The Problem:Efficiency and optimization are hard – even harder in the cloud.
In a moment of brutal honesty any engineer worth their salt will tell you that performance tuning is more art than science. Engineering and designing systems for optimal performance on hardware was difficult before the cloud. The cloud exacerbates this considerably as the number of options and configurations is exponentially greater. In addition, each of these options comes with a subtle (but crucial) additional variable – cost!
This problem is especially true in the Big Data realm. Many tools and applications long ago moved beyond the typical boundaries of CPU and RAM, and into the realm disk I/O or network constraints. Here, the cloud makes things really interesting by attaching a consumption-based price tag to network throughput and IOPS. As if that weren’t enough, new abstraction layers, services, and pricing are introduced on an on-going basis. Let’s examine the following almost-real-life example.

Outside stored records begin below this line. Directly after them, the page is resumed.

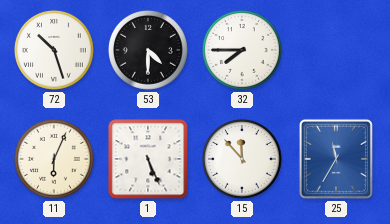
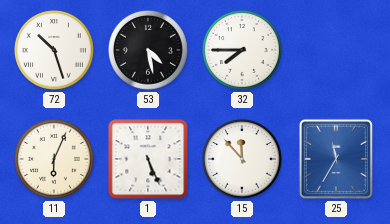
53: 4:30 -> 4:28
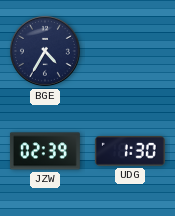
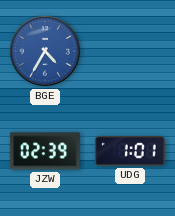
BGE dial: navy -> blue
UDG: 1:30 -> 1:01
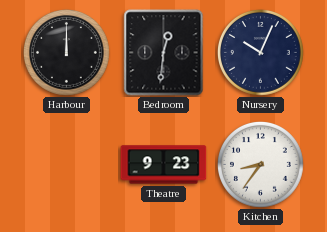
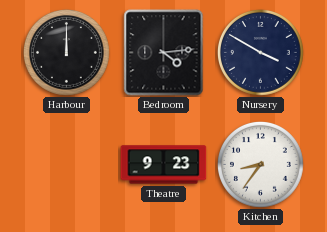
Bedroom: 12:31 -> 4:14
Nursery: 10:04 -> 3:50
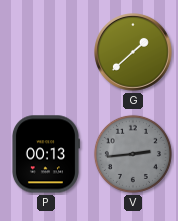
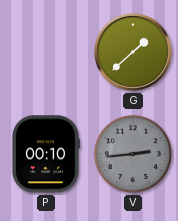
P: 00:13 -> 00:10
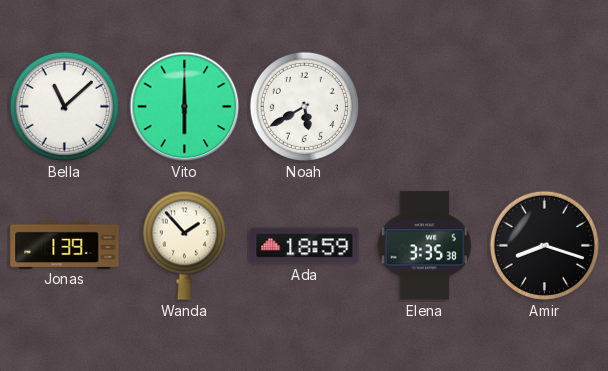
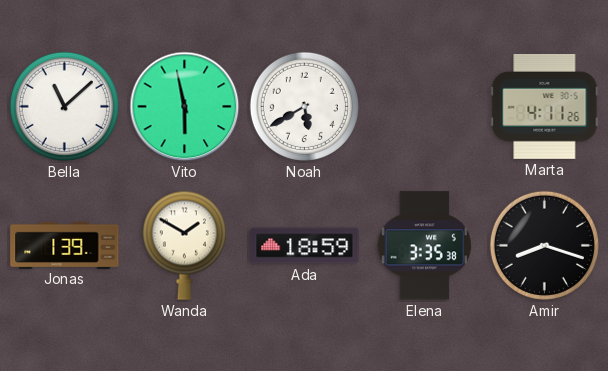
Vito: 6:00 -> 5:58
Marta: none -> 4:11
Wanda: 1:53 -> 1:50
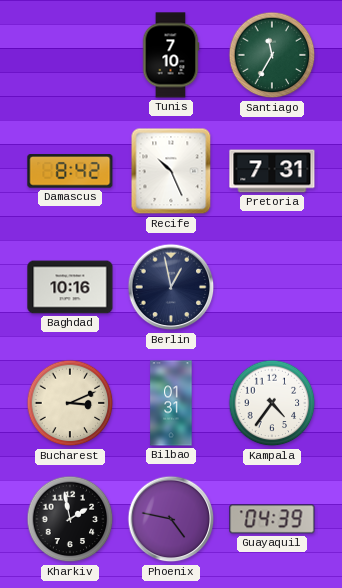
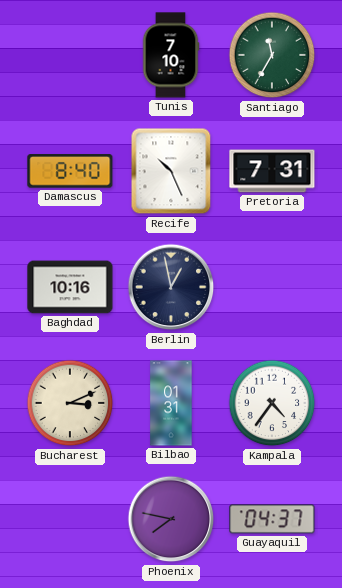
Damascus: 8:42 -> 8:40
Kharkiv: 1:58 -> none
Phoenix: 4:47 -> 7:47
Guayaquil: 04:39 -> 04:37
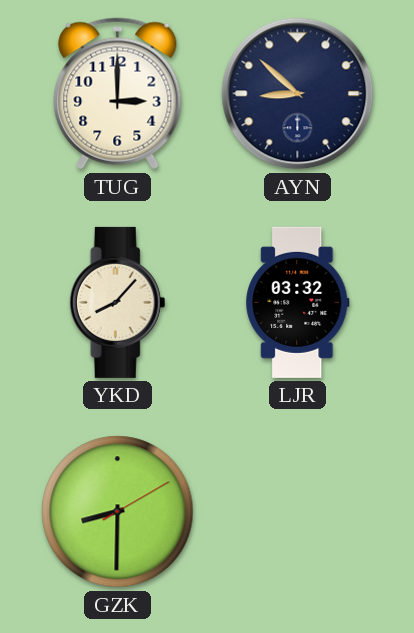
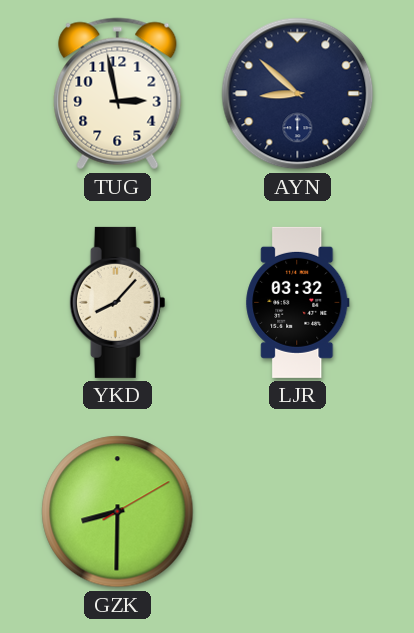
TUG: 3:00 -> 2:58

The Challenge:Optimizing big data for efficiency in the cloud
We leverage ApacheⓇ Spark™ for a number of functions when running data through our pipeline both before and after executing entity resolution. On hardware based architectures we typically have a fixed number of dedicated nodes and we can monitor typical bottlenecks and tune the dials to get the best performance. The number of machines and their existing configurations are fixed.

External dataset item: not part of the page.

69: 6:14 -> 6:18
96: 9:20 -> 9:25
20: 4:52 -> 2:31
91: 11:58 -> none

To measure and improve performance we baseline the job, run it, make some changes, run it again, lather-rinse-repeat. For better or worse, we have a limited set of dials (variables) to adjust between runs. Additionally, each of these incremental experimentation runs doesn’t cost us anything extra from a hardware standpoint.
We recently transitioned this particular data processing engine to AWS atop Elastic MapReduce. Immediately upon moving a workload to AWS one is confronted with a dizzying array of options for implementation. Which size instances to use? Local storage, or EBS? IOPS provisioned or Magnetic drives? How much network throughput? Are the costs for the larger instances worth it for the extra network throughput? Fewer larger machines, or more smaller machines? Rewrite the job to leverage spot pricing, or maintain fixed cluster sizes? (sidenote: spot pricing is AWESOME, use it).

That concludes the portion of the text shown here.